Fluid Cooling Insights
This spring, I was delighted to see my hometown, which lurks on the western shore of Lake Michigan between Milwaukee and Chicago, take a page from those metropolitan areas and add an outdoor biergarten. Set up in a formerly languishing picnic pavilion in a county park, the biergarten is a family-friendly place to get a drink or a bite to eat. Located near one of the county’s dog parks, a golf course and a university campus, it seems well-positioned to succeed, and early response to it has been strong.
I was reminded of our new biergarten (and how much I like it) while reading about Good Nature Brewing in “Cooling the Brew Starts During Fermentation,” an article by Angela Sampaio of GF Piping Systems. A farm brewery in New York state, Good Nature Brewing seized the opportunity when a change in the state regulations allowed farm breweries to serve beer by the glass without having to get separate permitting. When the brewer outgrew its taproom and original production facility, the owners decided to build a single facility on 5.25 acres. With new taproom and VIP area overlooking the brewing facility, a good looking and effective cooling system was essential. Good Nature tapped GF Piping, based in part on recommendations from fellow brewers who recommended the system. The preinsulated system helps maintain the beers at the proper temperature from kettle to tap.

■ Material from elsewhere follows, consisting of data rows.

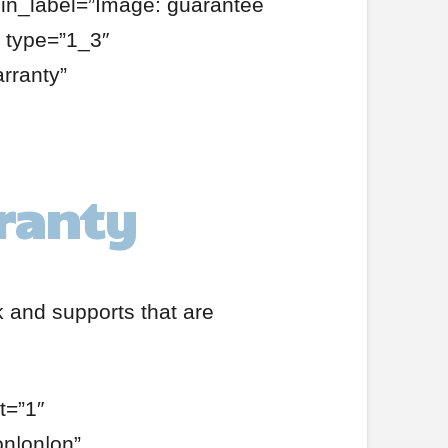
min_label=”Image: guarantee
 type=”1_3″
rranty”
rranty
k and supports that are
t=”1″
on|on|on”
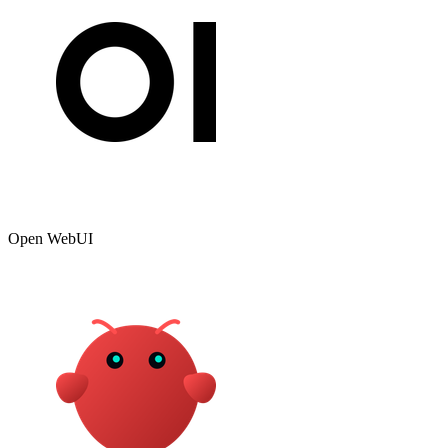
Open WebUI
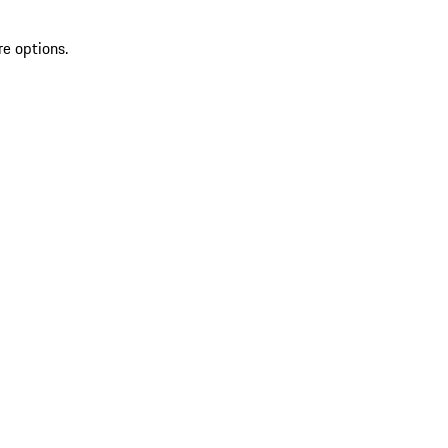
re options.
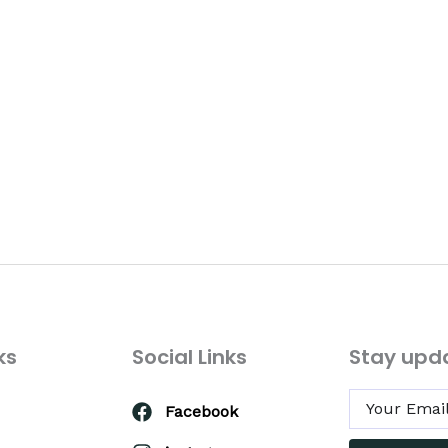
ks
Social Links
Stay upd
Facebook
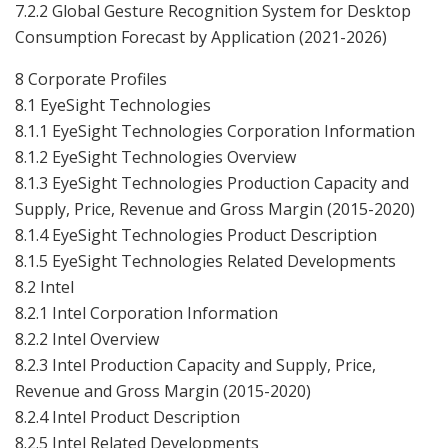
7.2.2 Global Gesture Recognition System for Desktop
Consumption Forecast by Application (2021-2026)
8 Corporate Profiles
8.1 EyeSight Technologies
8.1.1 EyeSight Technologies Corporation Information
8.1.2 EyeSight Technologies Overview
8.1.3 EyeSight Technologies Production Capacity and
Supply, Price, Revenue and Gross Margin (2015-2020)
8.1.4 EyeSight Technologies Product Description
8.1.5 EyeSight Technologies Related Developments
8.2 Intel
8.2.1 Intel Corporation Information
8.2.2 Intel Overview
8.2.3 Intel Production Capacity and Supply, Price,
Revenue and Gross Margin (2015-2020)
8.2.4 Intel Product Description
8.2.5 Intel Related Developments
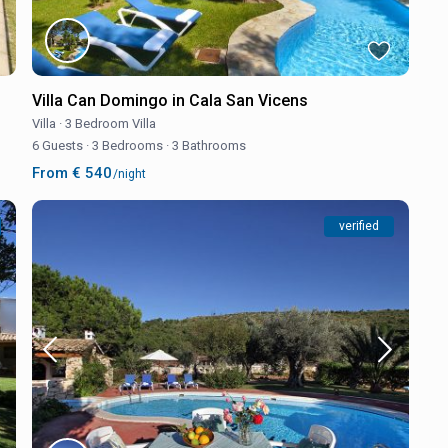
Villa Can Domingo in Cala San Vicens
Villa
·
3 Bedroom Villa
6 Guests
·
3 Bedrooms
·
3 Bathrooms
From € 540
/night
verified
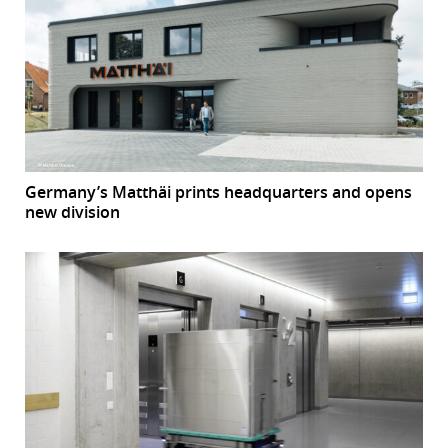
Germany’s Matthäi prints headquarters and opens
new division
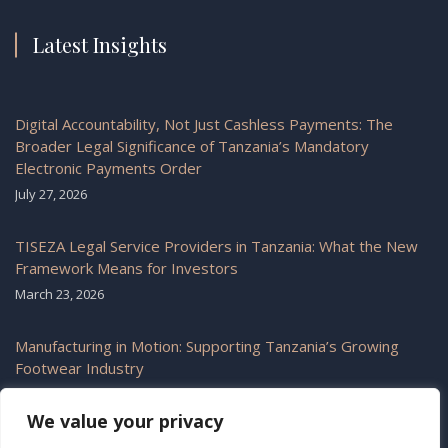
Latest Insights
Digital Accountability, Not Just Cashless Payments: The
Broader Legal Significance of Tanzania’s Mandatory
Electronic Payments Order
July 27, 2026
TISEZA Legal Service Providers in Tanzania: What the New
Framework Means for Investors
March 23, 2026
Manufacturing in Motion: Supporting Tanzania’s Growing
Footwear Industry
February 6, 2026
We value your privacy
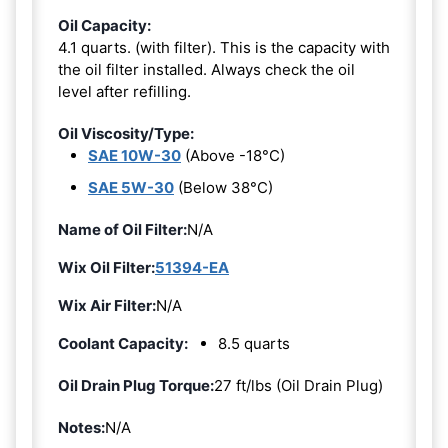
Oil Capacity:
4.1 quarts. (with filter). This is the capacity with
the oil filter installed. Always check the oil
level after refilling.
Oil Viscosity/Type:
SAE 10W-30
(Above -18°C)
SAE 5W-30
(Below 38°C)
Name of Oil Filter:
N/A
Wix Oil Filter:
51394-EA
Wix Air Filter:
N/A
Coolant Capacity:
8.5 quarts
Oil Drain Plug Torque:
27 ft/lbs (Oil Drain Plug)
Notes:
N/A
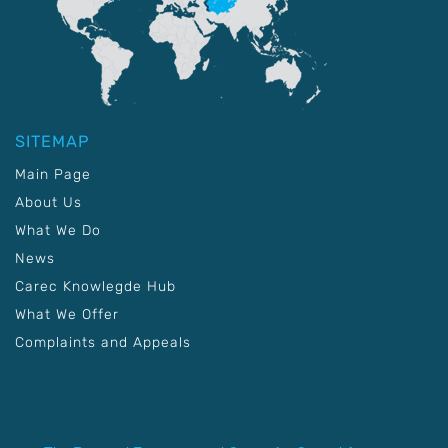
SITEMAP
Main Page
About Us
What We Do
News
Carec Knowlegde Hub
What We Offer
Complaints and Appeals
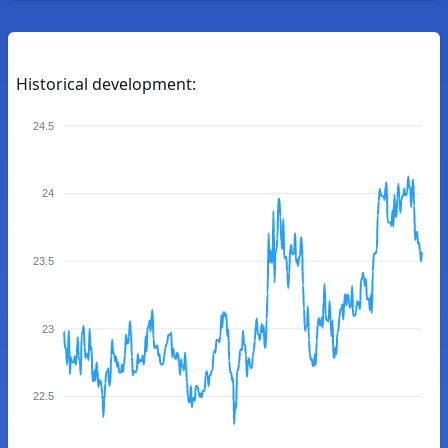
Historical development:
24.5
24
23.5
23
22.5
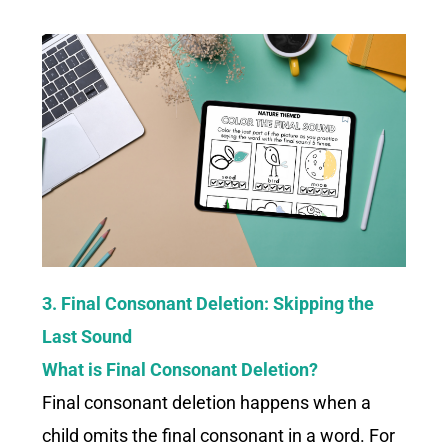
3. Final Consonant Deletion: Skipping the
Last Sound
What is Final Consonant Deletion?
Final consonant deletion happens when a
child omits the final consonant in a word. For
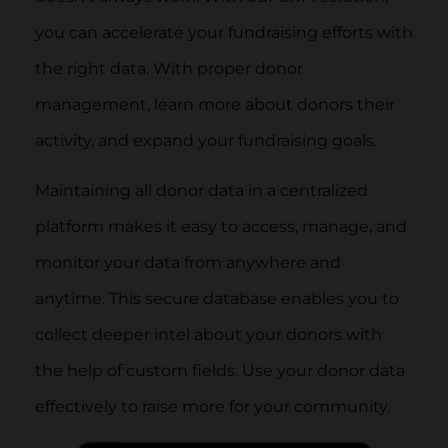
you can accelerate your fundraising efforts with
the right data. With proper donor
management, learn more about donors their
activity, and expand your fundraising goals.
Maintaining all donor data in a centralized
platform makes it easy to access, manage, and
monitor your data from anywhere and
anytime. This secure database enables you to
collect deeper intel about your donors with
the help of custom fields. Use your donor data
effectively to raise more for your community.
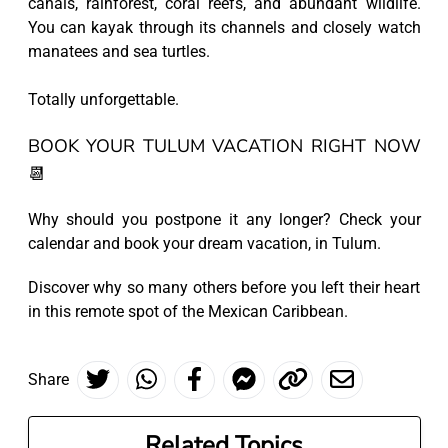
canals, rainforest, coral reefs, and abundant wildlife.
You can kayak through its channels and closely watch
manatees and sea turtles.
Totally unforgettable.
BOOK YOUR TULUM VACATION RIGHT NOW
📆
Why should you postpone it any longer? Check your
calendar and book your dream vacation, in Tulum.
Discover why so many others before you left their heart
in this remote spot of the Mexican Caribbean.
Share
Related Topics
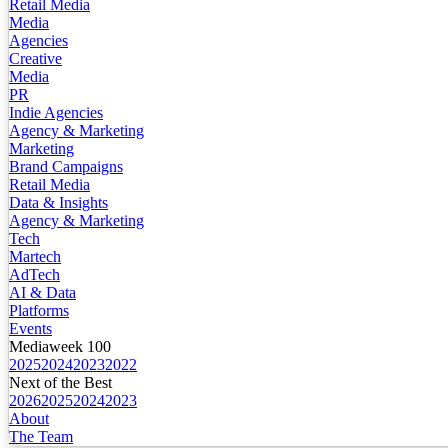
Retail Media
Media
Agencies
Creative
Media
PR
Indie Agencies
Agency & Marketing
Marketing
Brand Campaigns
Retail Media
Data & Insights
Agency & Marketing
Tech
Martech
AdTech
AI & Data
Platforms
Events
Mediaweek 100
2025
2024
2023
2022
Next of the Best
2026
2025
2024
2023
About
The Team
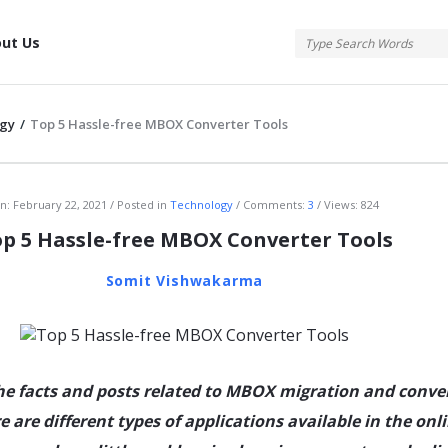
tis
ut Us
gy
/
Top 5 Hassle-free MBOX Converter Tools
atis
n:
February 22, 2021
Posted in
Technology
Comments:
3
Views: 824
p 5 Hassle-free MBOX Converter Tools
Somit Vishwakarma
the facts and posts related to MBOX migration and conve
e are different types of applications available in the onl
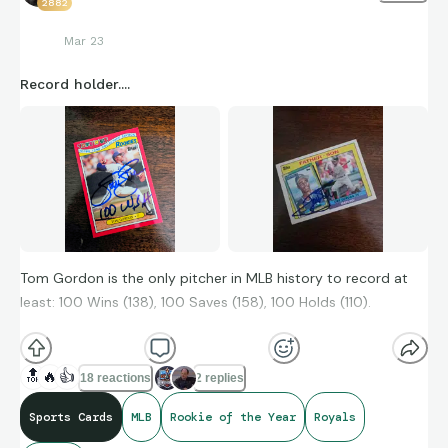
2882
Mar 23
Record holder....
Tom Gordon is the only pitcher in MLB history to record at
least: 100 Wins (138), 100 Saves (158), 100 Holds (110).
🔝
🔥
👍
18 reactions
2 replies
Sports Cards
MLB
Rookie of the Year
Royals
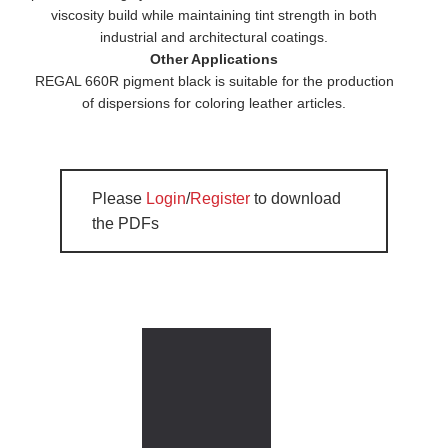
viscosity build while maintaining tint strength in both
industrial and architectural coatings.
Other Applications
REGAL 660R pigment black is suitable for the production
of dispersions for coloring leather articles.
Please
Login
/
Register
to download
the PDFs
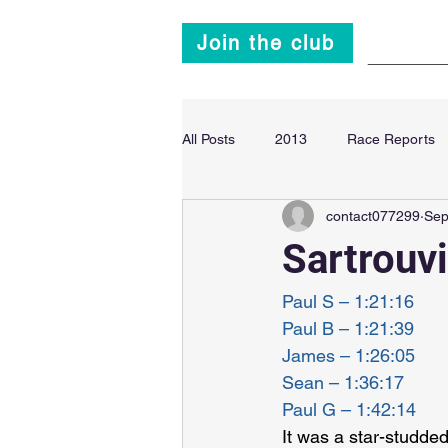
Join the club
Main
All Posts
2013
Race Reports
contact077299
Sep
Super Sprint Triathlon
2014
Sartrouvi
Paul S – 1:21:16
Paul B – 1:21:39
James – 1:26:05
Sean – 1:36:17
Paul G – 1:42:14
It was a star-studde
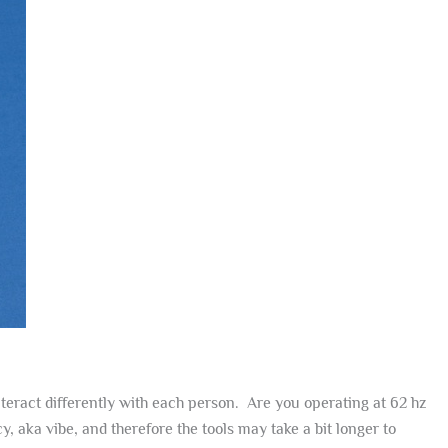
interact differently with each person. Are you operating at 62 hz
 aka vibe, and therefore the tools may take a bit longer to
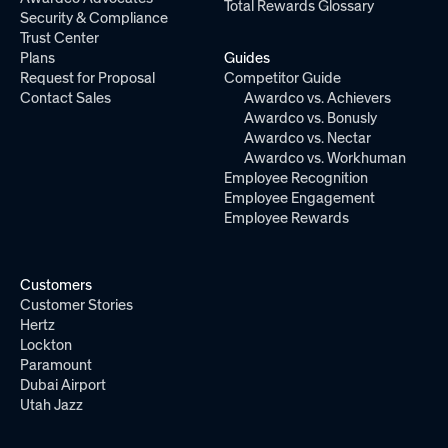
Total Rewards Glossary
Security & Compliance
Trust Center
Plans
Guides
Request for Proposal
Competitor Guide
Contact Sales
Awardco vs. Achievers
Awardco vs. Bonusly
Awardco vs. Nectar
Awardco vs. Workhuman
Employee Recognition
Employee Engagement
Employee Rewards
Customers
Customer Stories
Hertz
Lockton
Paramount
Dubai Airport
Utah Jazz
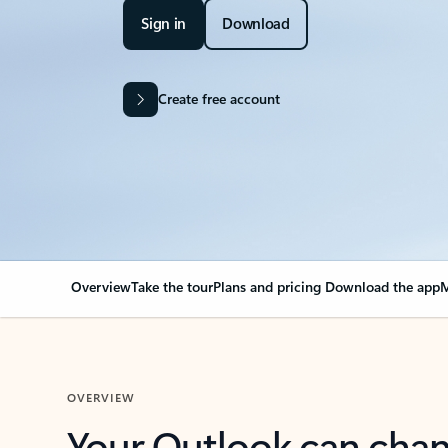
Sign in
Download
Create free account
Overview
Take the tour
Plans and pricing
Download the app
M
OVERVIEW
Your Outlook can cha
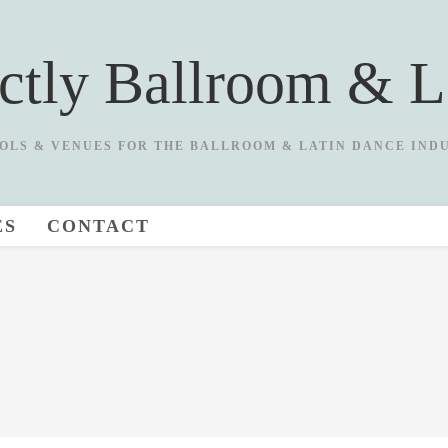
ictly Ballroom & L
OLS & VENUES FOR THE BALLROOM & LATIN DANCE IND
ES
CONTACT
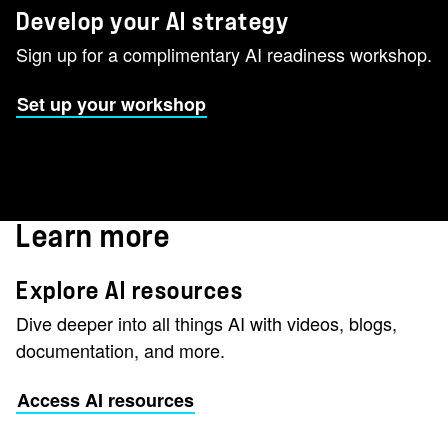
Develop your AI strategy
Sign up for a complimentary AI readiness workshop.
Set up your workshop
Learn more
Explore AI resources
Dive deeper into all things AI with videos, blogs,
documentation, and more.
Access AI resources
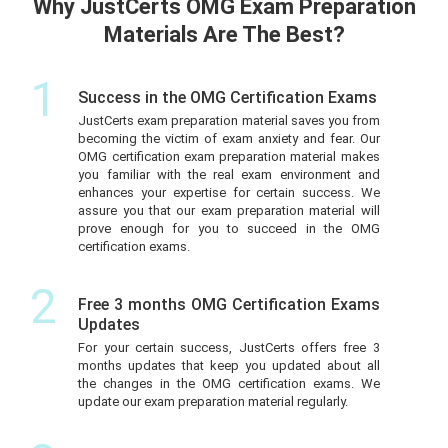
Why JustCerts OMG Exam Preparation
Materials Are The Best?
1
Success in the OMG Certification Exams
JustCerts exam preparation material saves you from
becoming the victim of exam anxiety and fear. Our
OMG certification exam preparation material makes
you familiar with the real exam environment and
enhances your expertise for certain success. We
assure you that our exam preparation material will
prove enough for you to succeed in the OMG
certification exams.
2
Free 3 months OMG Certification Exams
Updates
For your certain success, JustCerts offers free 3
months updates that keep you updated about all
the changes in the OMG certification exams. We
update our exam preparation material regularly.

Maintaining tight control on the temperature of the manufactured product is not only important in the beverage market. Many food products, including infant food, require exacting production. For a European maker of infant food, part of Danone Group, the essential process cooling is provided by bio-based propanediol heat transfer fluids. Laurie Kronenberg of DuPont Tate & Lyle Bio Products Co. LLC explains how the thermal fluid helped Blédina reduce energy consumption and strive toward its goal of zero carbon footprint across its entire value chain.
Heat transfer fluids also are the focus of “Which to Use: Ethylene or Propylene Glycol?” by Abigail Houghton of Houghton Chemical Corp. As Houghton notes, the most important physical properties of ethylene and propylene glycol are vapor pressure, boiling points and their ability to lower the freeze point of water. Used in solution with nature’s most effective heat transfer fluid — water — glycol-based fluids serve an effective role in many process cooling applications.